Top of Material for this exercise
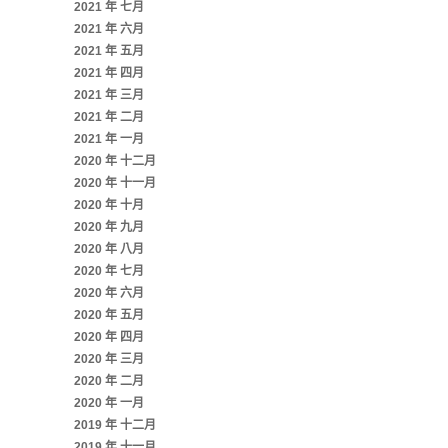
2021 年 七月
2021 年 六月
2021 年 五月
2021 年 四月
2021 年 三月
2021 年 二月
2021 年 一月
2020 年 十二月
2020 年 十一月
2020 年 十月
2020 年 九月
2020 年 八月
2020 年 七月
2020 年 六月
2020 年 五月
2020 年 四月
2020 年 三月
2020 年 二月
2020 年 一月
2019 年 十二月
2019 年 十一月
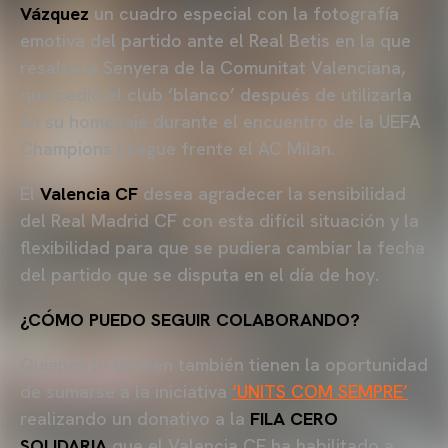
Vázquez
un cuadro especial con la fotografía
emotiva del partido ante el Real Betis en la que
resalta la Senyera de la Comunitat Valenciana,
que cedió el club ‘blanco’ después de utilizarla
en su homenaje durante el encuentro de la UEFA
Champions League frente el AC Milan.
El
Valencia CF
desea agradecer la sensibilidad
del Real Madrid CF con esta difícil situación y la
flexibilidad para que se pudiera cambiar la fecha
del partido que se disputa en el día de hoy.
¿CÓMO PUEDO SEGUIR COLABORANDO?
Quienes lo deseen también tienen la oportunidad
de sumarse a la iniciativa
‘UNITS COM SEMPRE’
realizando un donativo a la
FILA CERO
SOLIDARIA
que el Valencia CF ha habilitado a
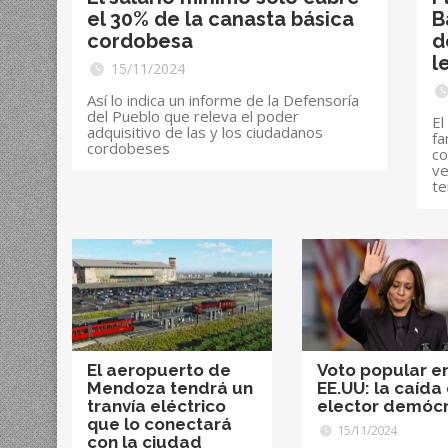
el 30% de la canasta básica
B
cordobesa
d
l
15/11/2024
Así lo indica un informe de la Defensoría
del Pueblo que releva el poder
El
adquisitivo de las y los ciudadanos
fa
cordobeses
co
ve
te
El aeropuerto de
Voto popular e
Mendoza tendrá un
EE.UU: la caída
tranvía eléctrico
elector demóc
que lo conectará
15/11/2024
con la ciudad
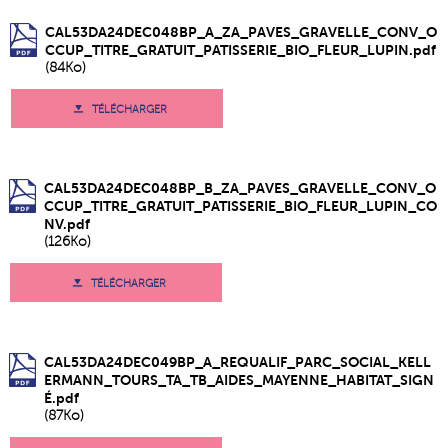
CAL53DA24DEC048BP_A_ZA_PAVES_GRAVELLE_CONV_O
CCUP_TITRE_GRATUIT_PATISSERIE_BIO_FLEUR_LUPIN.pdf
(84Ko)
TÉLÉCHARGER
CAL53DA24DEC048BP_B_ZA_PAVES_GRAVELLE_CONV_O
CCUP_TITRE_GRATUIT_PATISSERIE_BIO_FLEUR_LUPIN_CO
NV.pdf
(126Ko)
TÉLÉCHARGER
CAL53DA24DEC049BP_A_REQUALIF_PARC_SOCIAL_KELL
ERMANN_TOURS_TA_TB_AIDES_MAYENNE_HABITAT_SIGN
É.pdf
(87Ko)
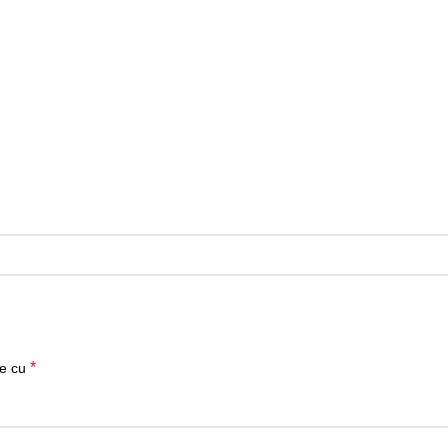
*
te cu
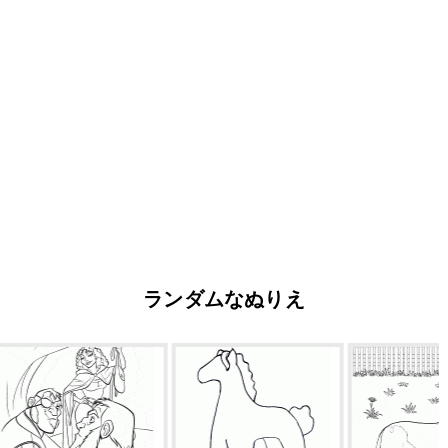
ランダムなぬりえ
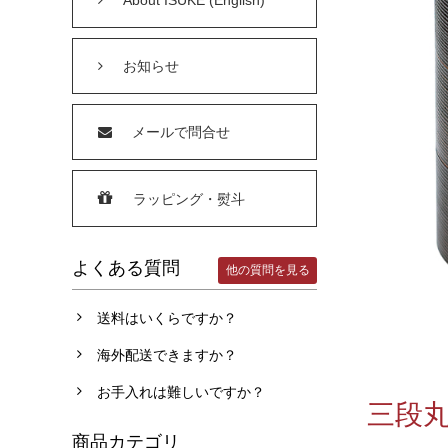
お知らせ
メールで問合せ
ラッピング・熨斗
よくある質問
他の質問を見る
送料はいくらですか？
海外配送できますか？
お手入れは難しいですか？
三段丸
商品カテゴリ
Bottom of Material for this exercise
Instructions to follow: Print each line above exactly as it appears, excluding all images.

Your solution:
2021 年 七月
2021 年 六月
2021 年 五月
2021 年 四月
2021 年 三月
2021 年 二月
2021 年 一月
2020 年 十二月
2020 年 十一月
2020 年 十月
2020 年 九月
2020 年 八月
2020 年 七月
2020 年 六月
2020 年 五月
2020 年 四月
2020 年 三月
2020 年 二月
2020 年 一月
2019 年 十二月
2019 年 十一月
Vázquez
un cuadro especial con la fotografía
emotiva del partido ante el Real Betis en la que
resalta la Senyera de la Comunitat Valenciana,
que cedió el club ‘blanco’ después de utilizarla
en su homenaje durante el encuentro de la UEFA
Champions League frente el AC Milan.
El
Valencia CF
desea agradecer la sensibilidad
del Real Madrid CF con esta difícil situación y la
flexibilidad para que se pudiera cambiar la fecha
del partido que se disputa en el día de hoy.
¿CÓMO PUEDO SEGUIR COLABORANDO?
Quienes lo deseen también tienen la oportunidad
de sumarse a la iniciativa
‘UNITS COM SEMPRE’
realizando un donativo a la
FILA CERO
SOLIDARIA
que el Valencia CF ha habilitado a
el 30% de la canasta básica
B
cordobesa
d
l
15/11/2024
Así lo indica un informe de la Defensoría
del Pueblo que releva el poder
El
adquisitivo de las y los ciudadanos
fa
cordobeses
co
ve
te
El aeropuerto de
Voto popular e
Mendoza tendrá un
EE.UU: la caída
tranvía eléctrico
elector demóc
que lo conectará
15/11/2024
con la ciudad
CAL53DA24DEC048BP_A_ZA_PAVES_GRAVELLE_CONV_O
CCUP_TITRE_GRATUIT_PATISSERIE_BIO_FLEUR_LUPIN.pdf
(84Ko)
TÉLÉCHARGER
CAL53DA24DEC048BP_B_ZA_PAVES_GRAVELLE_CONV_O
CCUP_TITRE_GRATUIT_PATISSERIE_BIO_FLEUR_LUPIN_CO
NV.pdf
(126Ko)
TÉLÉCHARGER
CAL53DA24DEC049BP_A_REQUALIF_PARC_SOCIAL_KELL
ERMANN_TOURS_TA_TB_AIDES_MAYENNE_HABITAT_SIGN
É.pdf
(87Ko)
*
te cu
ランダムなぬりえ
お知らせ
メールで問合せ
ラッピング・熨斗
よくある質問
他の質問を見る
送料はいくらですか？
海外配送できますか？
お手入れは難しいですか？
三段丸
商品カテゴリ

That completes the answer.